Representation Fréchet Loss for Visual Generation
For generative model practitioners, this work provides a practical training objective that improves visual quality and reveals limitations of FID as an evaluation metric.
The authors show that Fréchet Distance can be effectively optimized as a training objective by decoupling population size from batch size, achieving 0.72 FID on ImageNet 256x256 with a one-step generator and enabling multi-step generators to be repurposed into strong one-step generators without distillation or adversarial training.

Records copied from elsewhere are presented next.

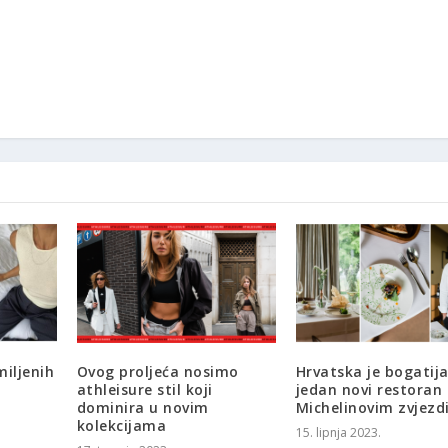
miljenih
Ovog proljeća nosimo
Hrvatska je bogatij
athleisure stil koji
jedan novi restoran 
dominira u novim
Michelinovim zvjez
kolekcijama
15. lipnja 2023.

We show that Fréchet Distance (FD), long considered impractical as a training objective, can in fact be effectively optimized in the representation space. Our idea is simple: decouple the population size for FD estimation (e.g., 50k) from the batch size for gradient computation (e.g., 1024). We term this approach FD-loss. Optimizing FD-loss reveals several surprising findings. First, post-training a base generator with FD-loss in different representation spaces consistently improves visual quality. Under the Inception feature space, a one-step generator achieves0.72 FID on ImageNet 256x256. Second, the same FD-loss repurposes multi-step generators into strong one-step generators without teacher distillation, adversarial training or per-sample targets. Third, FID can misrank visual quality: modern representations can yield better samples despite worse Inception FID. This motivates FDr$^k$, a multi-representation metric. We hope this work will encourage further exploration of distributional distances in diverse representation spaces as both training objectives and evaluation metrics for generative models.